*Why* do we ever need to transpose a matrix? Isn't it better to simply combine t...

hogepodge · 2025-06-07T00:25:15 1749255915

You're right that a good graph compiler will do this for you. There still may be times, like if you're interfacing with another library, where you'll need to switch a matrix between row major or column major layouts.

meindnoch · 2025-06-07T12:33:10 1749299590

Serious linear algebra libraries expect a flag that tells if elements are column-major or row-major.

throwawayabcdef · 2025-06-07T00:20:45 1749255645

The next operation might need the data in column major order to read it fast. So you might have to transpose first. And these maybe be concurrent stages of a processing pipeline.

viraptor · 2025-06-07T01:27:03 1749259623

Now I'm curious, how many times do you have to fully read the matrix in GPU for the total impact of reading columns to be higher than one-off actual transpose and then sequential row reads? I know it depends on lots of things, I'm after a rough estimate.

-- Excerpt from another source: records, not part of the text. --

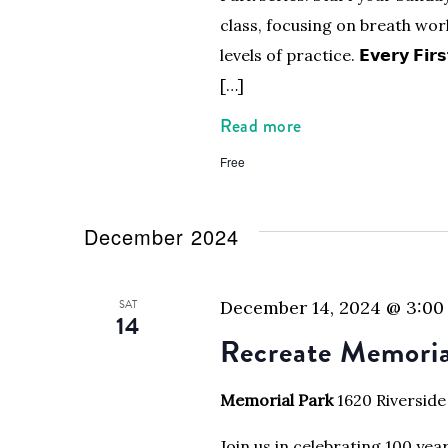
class, focusing on breath work
levels of practice. 𝗘𝘃𝗲𝗿𝘆 𝗙𝗶𝗿
[…]
Read more
Free
December 2024
SAT
December 14, 2024 @ 3:00
14
Recreate Memoria
Memorial Park
1620 Riverside
Join us in celebrating 100 ye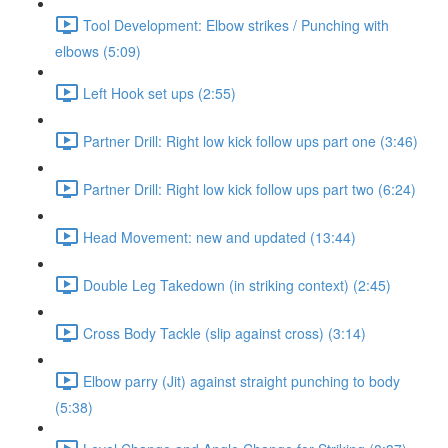
Tool Development: Elbow strikes / Punching with
elbows (5:09)
Left Hook set ups (2:55)
Partner Drill: Right low kick follow ups part one (3:46)
Partner Drill: Right low kick follow ups part two (6:24)
Head Movement: new and updated (13:44)
Double Leg Takedown (in striking context) (2:45)
Cross Body Tackle (slip against cross) (3:14)
Elbow parry (Jit) against straight punching to body
(5:38)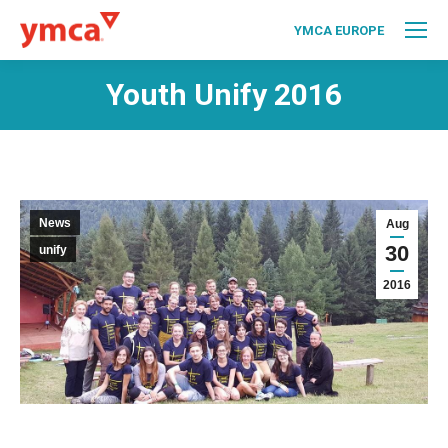
YMCA EUROPE
Youth Unify 2016
News
Aug
30
unify
2016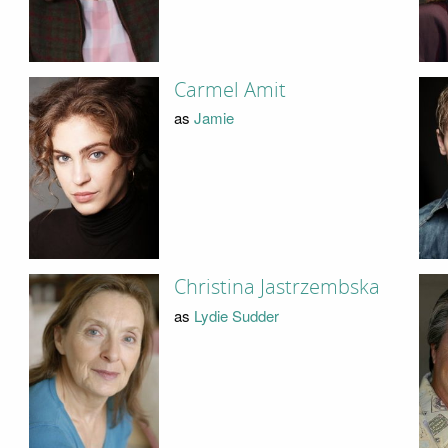
Carmel Amit
as
Jamie
Christina Jastrzembska
as
Lydie Sudder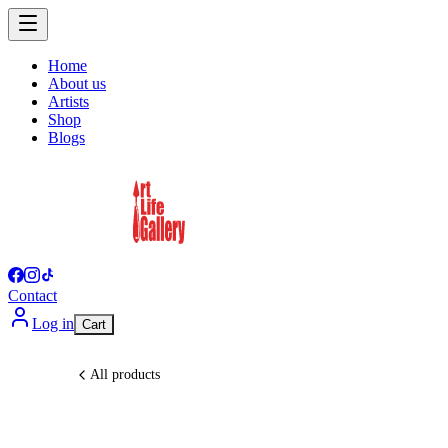
Home
About us
Artists
Shop
Blogs
Contact
Log in
Cart
All products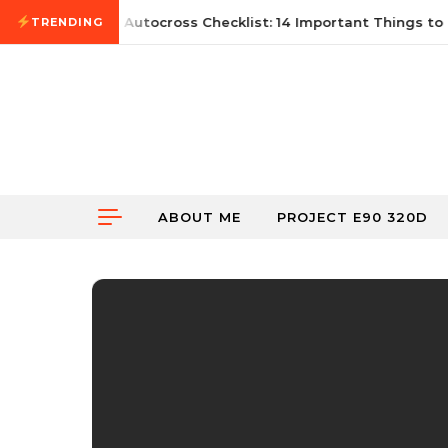
Skip to content
June 21, 2026
First Autocross Checklist: 14 Important Things to B
TRENDING
ABOUT ME
PROJECT E90 320D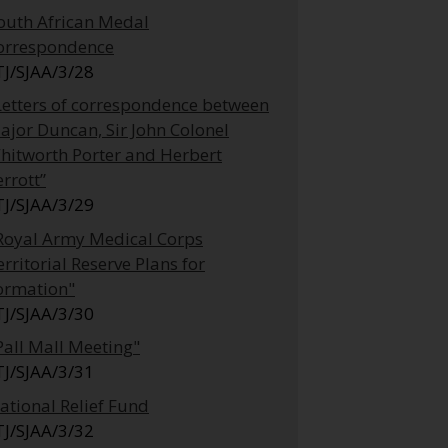
outh African Medal
orrespondence
TJ/SJAA/3/28
Letters of correspondence between
ajor Duncan, Sir John Colonel
hitworth Porter and Herbert
errott”
TJ/SJAA/3/29
Royal Army Medical Corps
erritorial Reserve Plans for
ormation"
TJ/SJAA/3/30
Pall Mall Meeting"
TJ/SJAA/3/31
ational Relief Fund
TJ/SJAA/3/32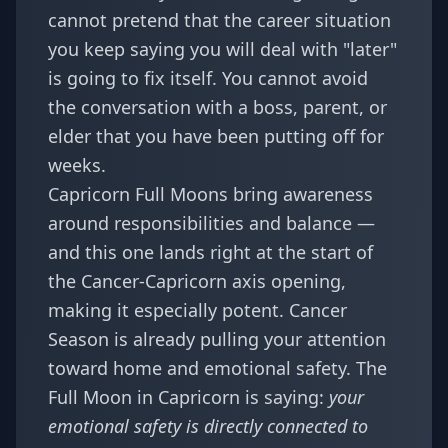
cannot pretend that the career situation
you keep saying you will deal with "later"
is going to fix itself. You cannot avoid
the conversation with a boss, parent, or
elder that you have been putting off for
weeks.
Capricorn Full Moons bring awareness
around responsibilities and balance —
and this one lands right at the start of
the Cancer-Capricorn axis opening,
making it especially potent. Cancer
Season is already pulling your attention
toward home and emotional safety. The
Full Moon in Capricorn is saying:
your
emotional safety is directly connected to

saagarjha · 2025-06-07T09:59:56 1749290396

It's quite rare. Usually problems are tiled anyway and you can amortize the cost of having data in the "wrong" layout by loading coalesced in whatever is the best layout for your data and then transposing inside your tile, which gives you access to much faster memory.

stephencanon · 2025-06-07T15:50:32 1749311432

The one pure transpose case that does come up occasionally is an in-place non-square transpose, where there is a rich literature of very fussy algorithms. If someone managed to make any headway with compiler optimization there, I'd be interested.

fulafel · 2025-06-07T06:14:46 1749276886

This could make Mojo look even better as it would ld be more compute heavy and the last step thread reduction would be less relevant.